Law enforcement access to data over the last 30 years
In 1986, Congress enacted the Stored Communications Act (“SCA”), which addressed law enforcement access to electronic communications. Although the SCA was considered forward-looking at the time, courts have struggled over the years to apply it to technologies like internet applications and cloud computing that did not exist when the SCA was passed. One area of debate related to whether U.S. law enforcement agencies could obtain data located outside the United States. The CLOUD Act resolved this debate. It made clear that providers subject to U.S. law, such as an entity doing business in the United States (including foreign-based entities with U.S. subsidiaries) can be served with a warrant and court order under the SCA to provide data under their control, regardless of where it is stored.
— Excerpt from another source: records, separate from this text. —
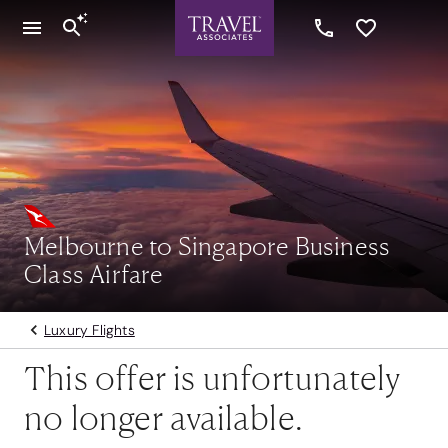
Melbourne to Singapore Business
Class Airfare
Luxury Flights
This offer is unfortunately
no longer available.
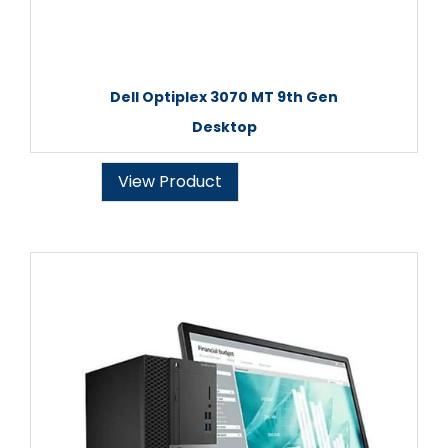
Dell Optiplex 3070 MT 9th Gen
Desktop
View Product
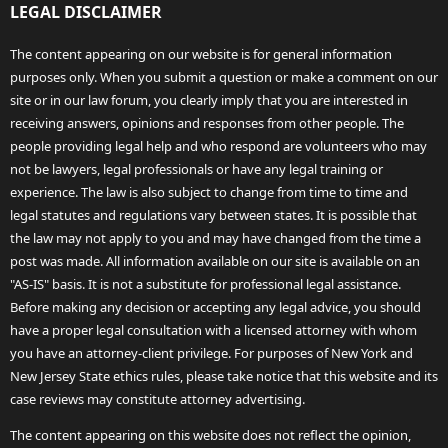
LEGAL DISCLAIMER
The content appearing on our website is for general information
purposes only. When you submit a question or make a comment on our
site or in our law forum, you clearly imply that you are interested in
receiving answers, opinions and responses from other people. The
people providing legal help and who respond are volunteers who may
not be lawyers, legal professionals or have any legal training or
experience. The law is also subject to change from time to time and
legal statutes and regulations vary between states. It is possible that
the law may not apply to you and may have changed from the time a
post was made. All information available on our site is available on an
"AS-IS" basis. It is not a substitute for professional legal assistance.
Before making any decision or accepting any legal advice, you should
have a proper legal consultation with a licensed attorney with whom
you have an attorney-client privilege. For purposes of New York and
New Jersey State ethics rules, please take notice that this website and its
case reviews may constitute attorney advertising.
The content appearing on this website does not reflect the opinion,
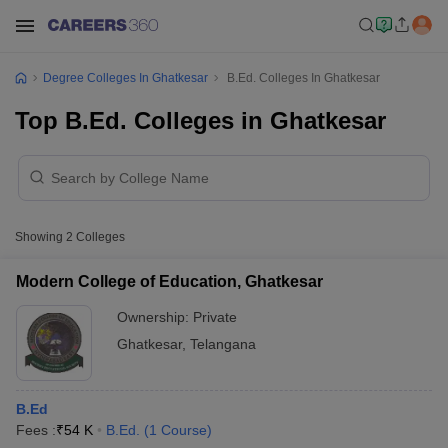
Degree Colleges In Ghatkesar
B.Ed. Colleges In Ghatkesar
Top B.Ed. Colleges in Ghatkesar
Showing
2
Colleges
Modern College of Education, Ghatkesar
Ownership:
Private
Ghatkesar
,
Telangana
B.Ed
Fees :
₹
54 K
B.Ed.
(
1
Course
)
To be clear, despite suggestions to the contrary, the CLOUD Act does not introduce a new concept. Governments across the globe have long had the ability to obtain evidence of crimes located outside of their jurisdiction. As the DOJ noted in its whitepaper, most countries require disclosure of data wherever it is stored, consistent with the Budapest Convention, which was the first international treaty aimed at improving cooperation and investigations in cyber and computer crimes. Indeed, French courts have long allowed police to obtain data outside of France so long as it is accessible from a computer in France. Most recently, in February 2019, the United Kingdom passed the Crime (Overseas Production Orders) Act, which allows U.K. law enforcement agencies to obtain stored electronic data from a company or person based outside of the United Kingdom.
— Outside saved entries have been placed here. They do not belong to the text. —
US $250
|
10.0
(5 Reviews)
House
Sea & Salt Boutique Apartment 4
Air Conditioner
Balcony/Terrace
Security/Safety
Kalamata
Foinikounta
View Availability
This practice is consistent with a centuries old principle of international cooperation. Countries use a number of tools, ranging from domestic laws to international treaties, to seek potential evidence located beyond their borders and establish a tradition of cross-border cooperation. This serves as the foundation for what trusted and respected organizations like Europol do, and the CLOUD Act simply reflects what these other law enforcement agencies and other countries have been doing for many years.
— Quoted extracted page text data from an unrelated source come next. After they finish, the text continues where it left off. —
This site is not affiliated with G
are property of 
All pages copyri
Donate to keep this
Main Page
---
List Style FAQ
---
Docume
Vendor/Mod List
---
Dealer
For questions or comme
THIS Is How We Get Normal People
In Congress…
Understanding the CLOUD Act
One of the most common misunderstandings about the CLOUD Act is that it is applicable to only U.S. companies. This is not true. The CLOUD Act applies to all electronic communication service or remote computing service providers that are subject to U.S. jurisdiction, including email providers, telecom companies, social media sites, and cloud providers, whether they are established in the United States or in another country. This means any foreign company with an office or subsidiary in the United States is subject to the CLOUD Act. As Mr. Downing said in his speech, U.S. courts have ruled that even non-U.S. websites that have been used by customers based in the United States have been subject to U.S. jurisdiction and therefore could be subject to the CLOUD Act.
Another common misunderstanding about the CLOUD Act is that it somehow provides the U.S. government with unfettered access to data held by cloud providers. This is simply false. The CLOUD Act does not grant law enforcement agencies free access to data stored in the cloud. Law enforcement can compel service providers to provide data only by meeting the rigorous legal standards for a warrant issued by a U.S. court. U.S. law sets a high bar for obtaining a warrant, requiring that an independent judge conclude that law enforcement has reasonable grounds to request the information, the information requested directly relates to a crime, and that the request is made clearly, accurately, and proportionally. This is the opposite of unfettered access.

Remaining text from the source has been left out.